Mehmet Ali Mızırak

Mehmet Ali Mızırak

Zirai ve Ticari Kazanç Ayırımı

Ziraat; kelime olarak "tarım" anlamında kullanılmaktadır. Tarım ise bitkisel ve hayvansal ürünlerin üretilmesi, bunların kalite ve verimlerinin yükseltilmesi, bu ürünlerin uygun koşullarda muhafazası, işlenip değerlendirilmesi ve pazarlanmasına denilmektedir. 

193 sayılı Gelir Vergisi Kanunu'nun (5) 2. maddesinde gelirin unsurlarında bahsedilmiş ve zirai kazançların gelir vergisine tabi olduğu belirtilmiştir. Kanun'un 52. maddesinde de "Zirai faaliyetten doğan kazanç zirai kazançtır." hükmü bulunmaktadır.

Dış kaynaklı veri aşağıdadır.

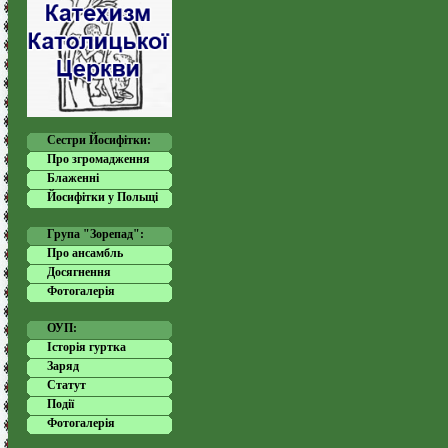
Сестри Йосифітки:
Про згромадження
Блаженні
Йосифітки у Польщі
Група "Зорепад":
Про ансамбль
Досягнення
Фотогалерія
ОУП:
Історія гуртка
Заряд
Статут
Події
Фотогалерія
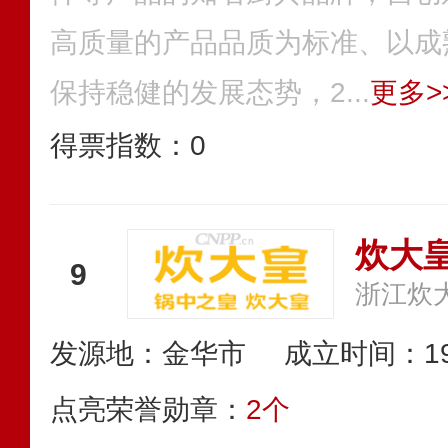
高质量的产品品质为标准、以成
保持稳健的发展态势，2...
更多>
得票指数：
0
炊大
9
浙江炊
发源地：金华市
成立时间：19
点亮荣誉勋章：
2个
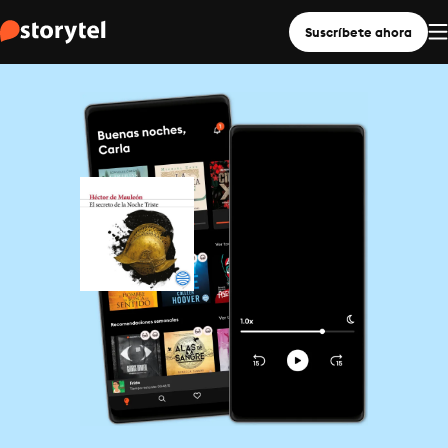
Suscríbete ahora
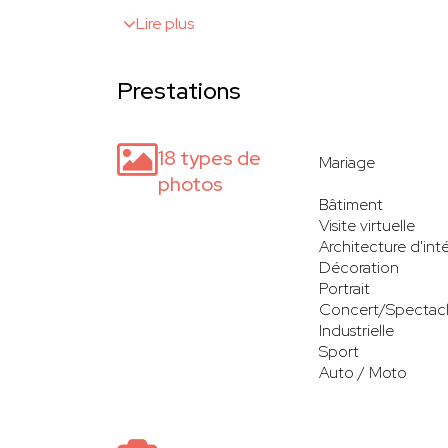
Lire plus
Prestations
18 types de
Mariage
photos
Bâtiment
Visite virtuelle
Architecture d'inté
Décoration
Portrait
Concert/Spectac
Industrielle
Sport
Auto / Moto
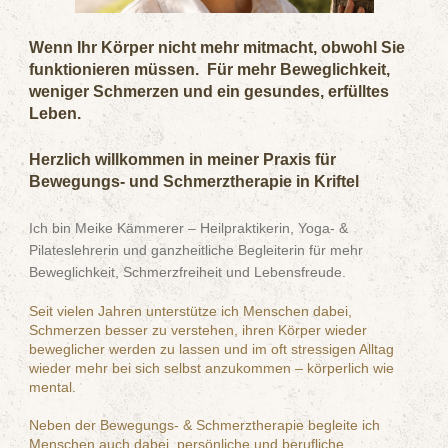
Wenn Ihr Körper nicht mehr mitmacht, obwohl Sie
funktionieren müssen. Für mehr Beweglichkeit,
weniger Schmerzen und ein gesundes, erfülltes
Leben.
Herzlich willkommen in meiner Praxis für
Bewegungs- und Schmerztherapie in Kriftel
Ich bin Meike Kämmerer – Heilpraktikerin, Yoga- &
Pilateslehrerin und ganzheitliche Begleiterin für mehr
Beweglichkeit, Schmerzfreiheit und Lebensfreude.
Seit vielen Jahren unterstütze ich Menschen dabei,
Schmerzen besser zu verstehen, ihren Körper wieder
beweglicher werden zu lassen und im oft stressigen Alltag
wieder mehr bei sich selbst anzukommen – körperlich wie
mental.
Neben der Bewegungs- & Schmerztherapie begleite ich
Menschen auch dabei, persönliche und berufliche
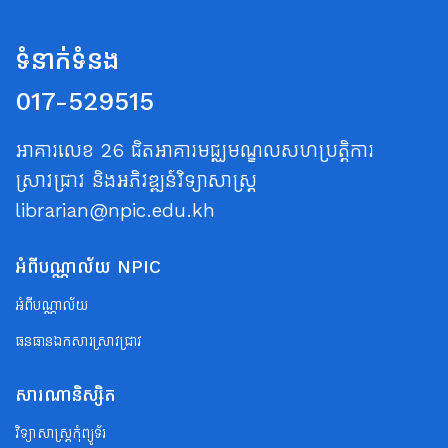
ទំនាក់ទំនង
017-529515
អាគារលេខ 26 ជិតអាគារមជ្ឈមណ្ឌលសហប្រត្តិការ
ស្រាវជ្រាវ និងអភិវឌ្ឍន៍វិទ្យាសាស្ត្រ
librarian@npic.edu.kh
អំពីបណ្ណាល័យ NPIC
អំពីបណ្ណាល័យ
ធនធានឯកសារស្រាវជ្រាវ
សារណានិស្សិត
វិទ្យាសាស្ត្រកុំព្យូទ័រ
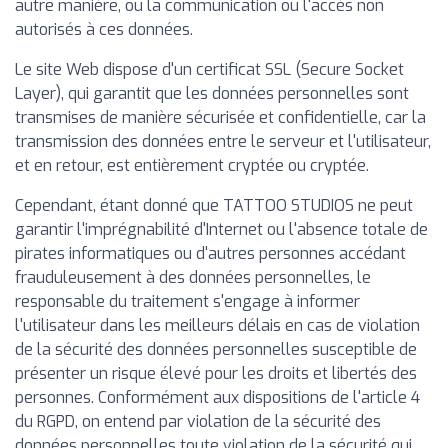
autre manière, ou la communication ou l'accès non
autorisés à ces données.
Le site Web dispose d'un certificat SSL (Secure Socket
Layer), qui garantit que les données personnelles sont
transmises de manière sécurisée et confidentielle, car la
transmission des données entre le serveur et l'utilisateur,
et en retour, est entièrement cryptée ou cryptée.
Cependant, étant donné que TATTOO STUDIOS ne peut
garantir l'imprégnabilité d'Internet ou l'absence totale de
pirates informatiques ou d'autres personnes accédant
frauduleusement à des données personnelles, le
responsable du traitement s'engage à informer
l'utilisateur dans les meilleurs délais en cas de violation
de la sécurité des données personnelles susceptible de
présenter un risque élevé pour les droits et libertés des
personnes. Conformément aux dispositions de l'article 4
du RGPD, on entend par violation de la sécurité des
données personnelles toute violation de la sécurité qui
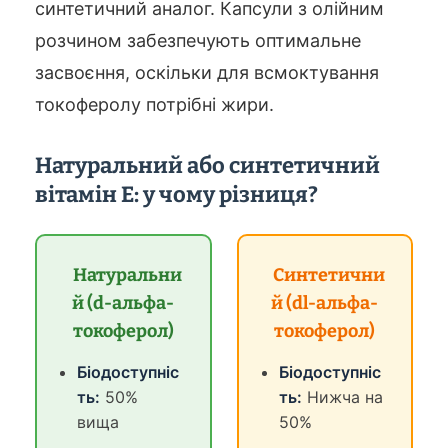
синтетичний аналог. Капсули з олійним
розчином забезпечують оптимальне
засвоєння, оскільки для всмоктування
токоферолу потрібні жири.
Натуральний або синтетичний
вітамін Е: у чому різниця?
Натуральни
Синтетични
й (d-альфа-
й (dl-альфа-
токоферол)
токоферол)
Біодоступніс
Біодоступніс
ть:
50%
ть:
Нижча на
вища
50%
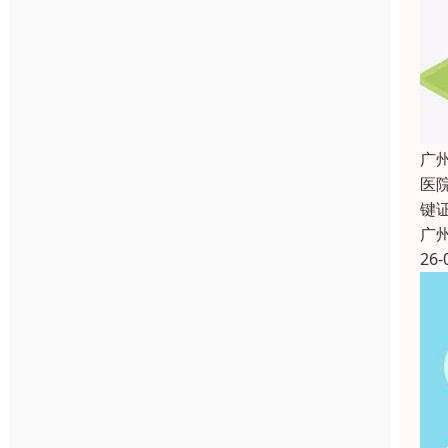
广
医
键
广
26-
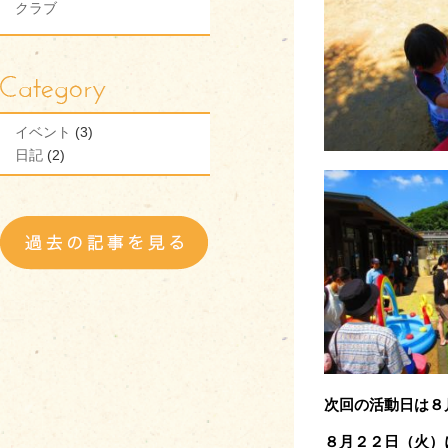
クラブ
イベント
(3)
日記
(2)
次回の活動日は８
８月２２日（火）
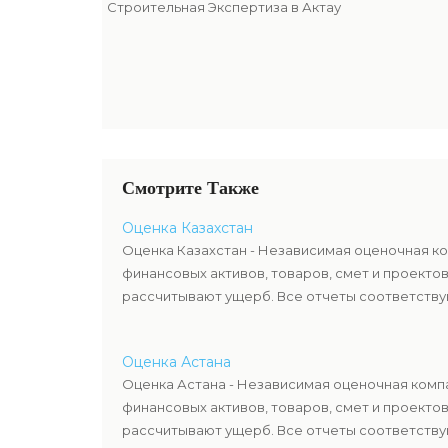
Строительная Экспертиза в Актау
Смотрите Также
Оценка Казахстан
Оценка Казахстан - Независимая оценочная ко
финансовых активов, товаров, смет и проекто
рассчитывают ущерб. Все отчеты соответствую
Оценка Астана
Оценка Астана - Независимая оценочная компа
финансовых активов, товаров, смет и проекто
рассчитывают ущерб. Все отчеты соответствую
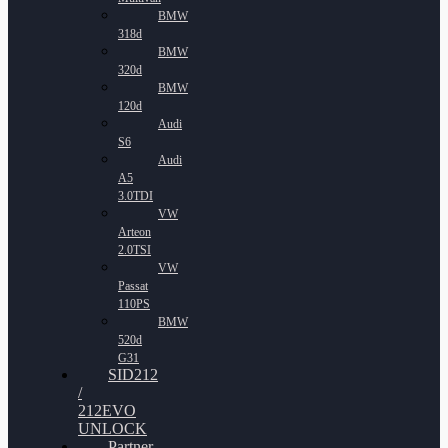
BMW
318d
BMW
320d
BMW
120d
Audi
S6
Audi
A5
3.0TDI
VW
Arteon
2.0TSI
VW
Passat
110PS
BMW
520d
G31
SID212
/
212EVO
UNLOCK
Partner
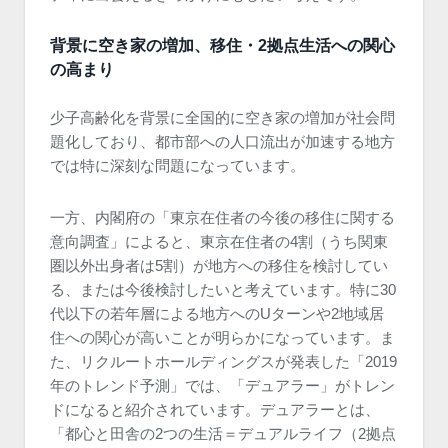
背景に空き家の増加、移住・2拠点生活への関心
の高まり
少子高齢化を背景に全国的に空き家の増加が社会問
題化しており、都市部への人口流出が加速する地方
では特に深刻な問題になっています。
一方、内閣府の「東京在住者の今後の移住に関する
意向調査」によると、東京在住者の4割（うち関東
圏以外出身者は5割）が地方への移住を検討してい
る、または今後検討したいと考えています。特に30
代以下の若年層による地方へのUターンや2地域居
住への関心が高いことが明らかになっています。ま
た、リクルートホールディングスが発表した「2019
年のトレンド予測」では、「デュアラー」がトレン
ドになると紹介されています。デュアラーとは、
「都心と田舎の2つの生活＝デュアルライフ（2拠点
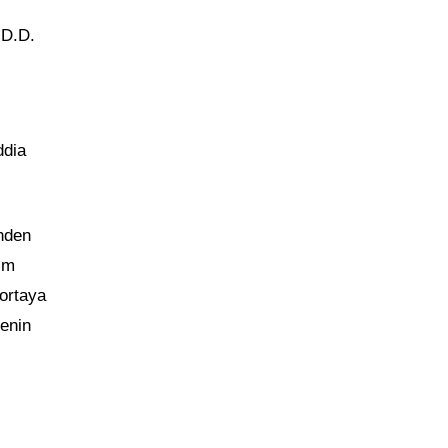
 D.D.
.
ddia
nden
im
 ortaya
enin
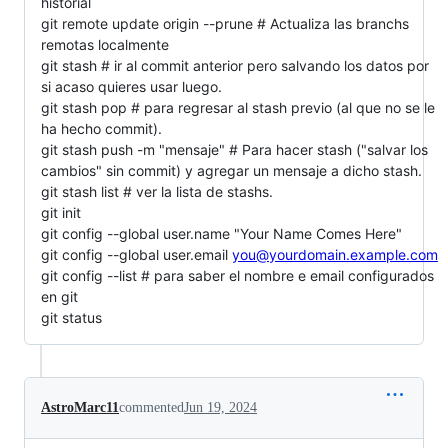
historial
git remote update origin --prune # Actualiza las branchs
remotas localmente
git stash # ir al commit anterior pero salvando los datos por
si acaso quieres usar luego.
git stash pop # para regresar al stash previo (al que no se le
ha hecho commit).
git stash push -m "mensaje" # Para hacer stash ("salvar los
cambios" sin commit) y agregar un mensaje a dicho stash.
git stash list # ver la lista de stashs.
git init
git config --global user.name "Your Name Comes Here"
git config --global user.email
you@yourdomain.example.com
git config --list # para saber el nombre e email configurados
en git
git status
AstroMarc11
commented
Jun 19, 2024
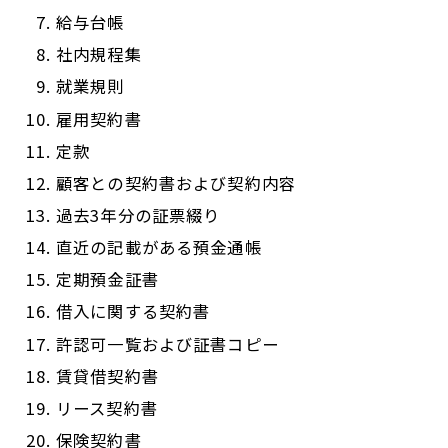
給与台帳
社内規程集
就業規則
雇用契約書
定款
顧客との契約書および契約内容
過去3年分の証票綴り
直近の記載がある預金通帳
定期預金証書
借入に関する契約書
許認可一覧および証書コピー
賃貸借契約書
リース契約書
保険契約書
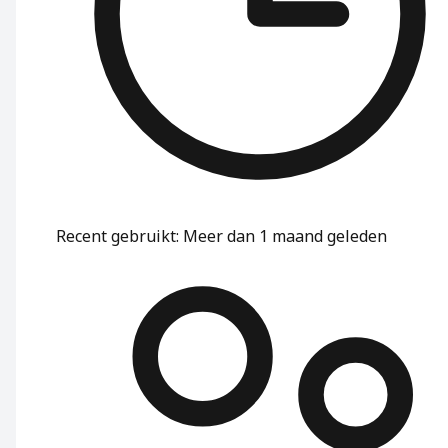
Recent gebruikt
:
Meer dan 1 maand geleden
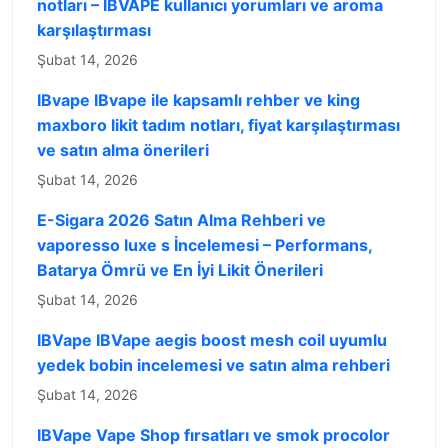
notları – IBVAPE kullanıcı yorumları ve aroma
karşılaştırması
Şubat 14, 2026
IBvape IBvape ile kapsamlı rehber ve king
maxboro likit tadım notları, fiyat karşılaştırması
ve satın alma önerileri
Şubat 14, 2026
E-Sigara 2026 Satın Alma Rehberi ve
vaporesso luxe s İncelemesi – Performans,
Batarya Ömrü ve En İyi Likit Önerileri
Şubat 14, 2026
IBVape IBVape aegis boost mesh coil uyumlu
yedek bobin incelemesi ve satın alma rehberi
Şubat 14, 2026
IBVape Vape Shop fırsatları ve smok procolor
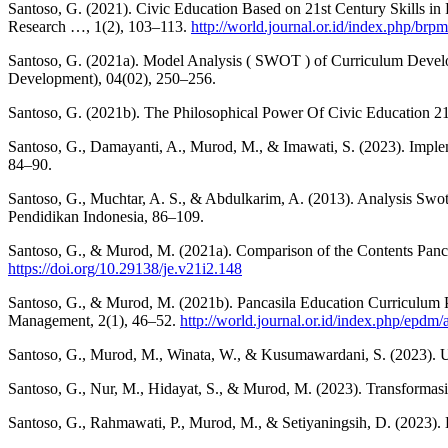
Santoso, G. (2021). Civic Education Based on 21st Century Skills in
Research …, 1(2), 103–113.
http://world.journal.or.id/index.php/brpm
Santoso, G. (2021a). Model Analysis ( SWOT ) of Curriculum Developm
Development), 04(02), 250–256.
Santoso, G. (2021b). The Philosophical Power Of Civic Education 21
Santoso, G., Damayanti, A., Murod, M., & Imawati, S. (2023). Impleme
84–90.
Santoso, G., Muchtar, A. S., & Abdulkarim, A. (2013). Analysis Sw
Pendidikan Indonesia, 86–109.
Santoso, G., & Murod, M. (2021a). Comparison of the Contents Panca
https://doi.org/10.29138/je.v21i2.148
Santoso, G., & Murod, M. (2021b). Pancasila Education Curriculum Pe
Management, 2(1), 46–52.
http://world.journal.or.id/index.php/epdm/
Santoso, G., Murod, M., Winata, W., & Kusumawardani, S. (2023). U
Santoso, G., Nur, M., Hidayat, S., & Murod, M. (2023). Transformasi
Santoso, G., Rahmawati, P., Murod, M., & Setiyaningsih, D. (2023).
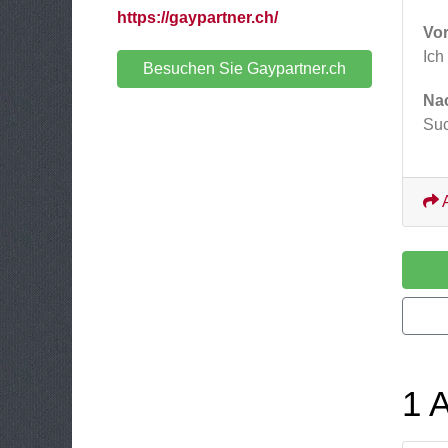
https://gaypartner.ch/
Vor
Ich
Besuchen Sie Gaypartner.ch
Nac
Suc
A
1 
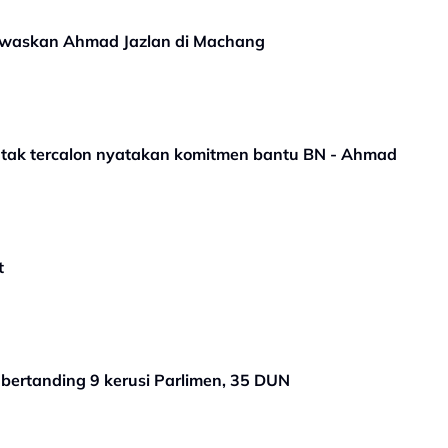
waskan Ahmad Jazlan di Machang
ak tercalon nyatakan komitmen bantu BN - Ahmad
t
ertanding 9 kerusi Parlimen, 35 DUN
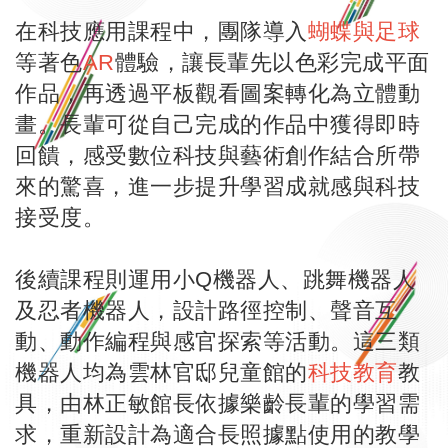
在科技應用課程中，團隊導入
蝴蝶與足球
等著色
AR
體驗，讓長輩先以色彩完成平面
作品，再透過平板觀看圖案轉化為立體動
畫。長輩可從自己完成的作品中獲得即時
回饋，感受數位科技與藝術創作結合所帶
來的驚喜，進一步提升學習成就感與科技
接受度。
後續課程則運用小Q機器人、跳舞機器人
及忍者機器人，設計路徑控制、聲音互
動、動作編程與感官探索等活動。這三類
機器人均為雲林官邸兒童館的
科技教育
教
具，由林正敏館長依據樂齡長輩的學習需
求，重新設計為適合長照據點使用的教學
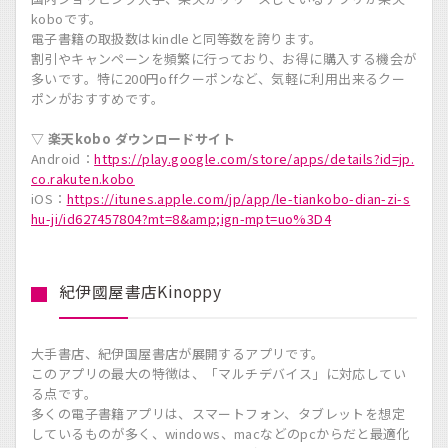
koboです。
電子書籍の取扱数はkindleと同等数を誇ります。
割引やキャンペーンを頻繁に行っており、お得に購入する機会が
多いです。特に200円offクーポンなど、気軽に利用出来るクー
ポンがおすすめです。
▽ 楽天kobo ダウンロードサイト
Android：
https://play.google.com/store/apps/details?id=jp.
co.rakuten.kobo
iOS：
https://itunes.apple.com/jp/app/le-tiankobo-dian-zi-s
hu-ji/id627457804?mt=8&amp;ign-mpt=uo%3D4
紀伊國屋書店Kinoppy
大手書店、紀伊国屋書店が展開するアプリです。
このアプリの最大の特徴は、「マルチデバイス」に対応してい
る点です。
多くの電子書籍アプリは、スマートフォン、タブレットを想定
しているものが多く、windows、macなどのpcからだと最適化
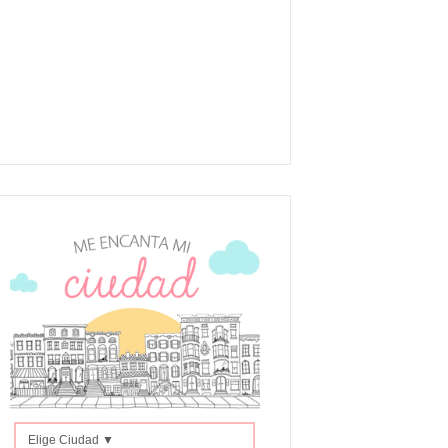
Elige Ciudad ▼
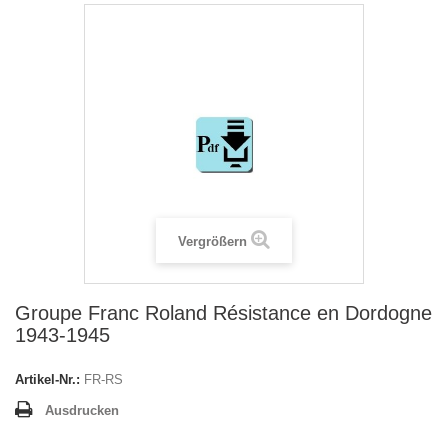
Vergrößern
Groupe Franc Roland Résistance en Dordogne
1943-1945
Artikel-Nr.:
FR-RS
Ausdrucken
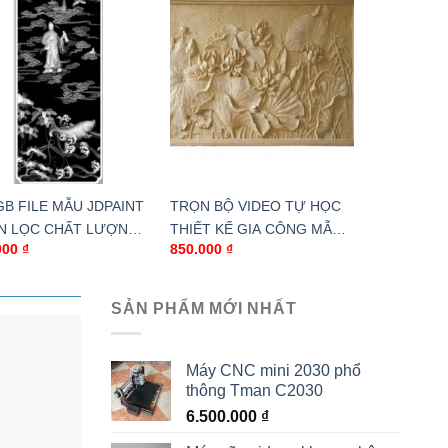
GB FILE MẪU JDPAINT
TRỌN BỘ VIDEO TỰ HỌC
N LỌC CHẤT LƯỢNG
THIẾT KẾ GIA CÔNG MẪU
000
₫
850.000
₫
T
JDPAINT
SẢN PHẨM MỚI NHẤT
Máy CNC mini 2030 phổ
thông Tman C2030
6.500.000
₫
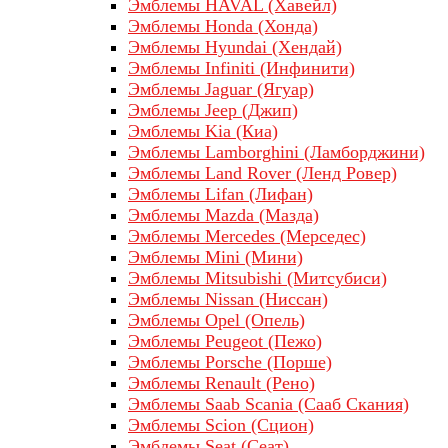
Эмблемы HAVAL (Хавейл)
Эмблемы Honda (Хонда)
Эмблемы Hyundai (Хендай)
Эмблемы Infiniti (Инфинити)
Эмблемы Jaguar (Ягуар)
Эмблемы Jeep (Джип)
Эмблемы Kia (Киа)
Эмблемы Lamborghini (Ламборджини)
Эмблемы Land Rover (Ленд Ровер)
Эмблемы Lifan (Лифан)
Эмблемы Mazda (Мазда)
Эмблемы Mercedes (Мерседес)
Эмблемы Mini (Мини)
Эмблемы Mitsubishi (Митсубиси)
Эмблемы Nissan (Ниссан)
Эмблемы Opel (Опель)
Эмблемы Peugeot (Пежо)
Эмблемы Porsche (Порше)
Эмблемы Renault (Рено)
Эмблемы Saab Scania (Сааб Скания)
Эмблемы Scion (Сцион)
Эмблемы Seat (Сеат)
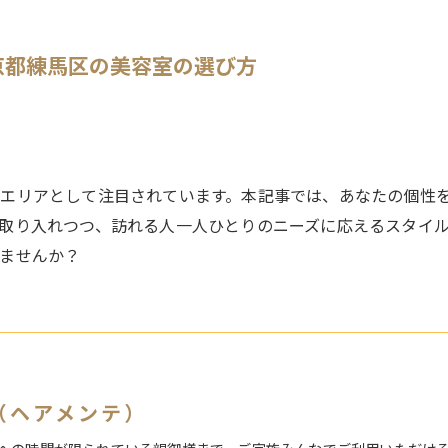
京都練馬区の美容室の選び方
エリアとして注目されています。本記事では、あなたの個性
取り入れつつ、訪れる人一人ひとりのニーズに応えるスタイ
ませんか？
te（ヘアメンテ）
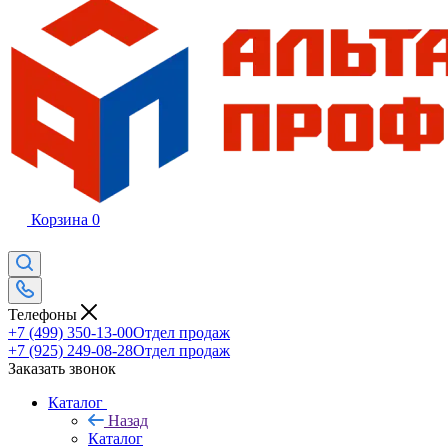
Корзина
0
Телефоны
+7 (499) 350-13-00
Отдел продаж
+7 (925) 249-08-28
Отдел продаж
Заказать звонок
Каталог
Назад
Каталог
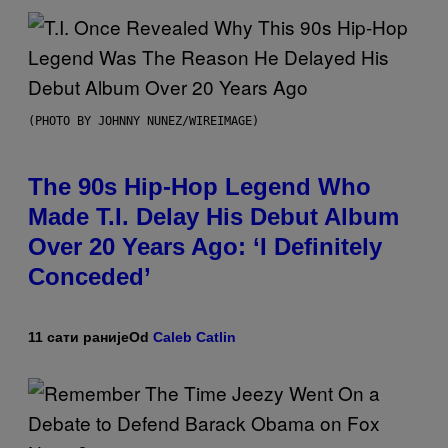
(PHOTO BY JOHNNY NUNEZ/WIREIMAGE)
The 90s Hip-Hop Legend Who
Made T.I. Delay His Debut Album
Over 20 Years Ago: ‘I Definitely
Conceded’
11 сати раније
Od
Caleb Catlin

Kanun'un 52. maddesinin ikinci fıkrasında ise zirai faaliyet; "arazide, deniz, göl ve nehirlerde, ekim, dikim, bakım, üretme, yetiştirme ve ıslah yollarıyla veyahut doğrudan doğruya tabiattan istifade etmek suretiyle nebat, orman, hayvan, balık ve bunların mahsullerinin istihsalini, avlanmasını, avcıları ve yetiştiricileri tarafından muhafazasını, taşınmasını, satılmasını veya bu mahsullerden sair bir şekilde faydalanılmasını ifade eder." şeklindedir.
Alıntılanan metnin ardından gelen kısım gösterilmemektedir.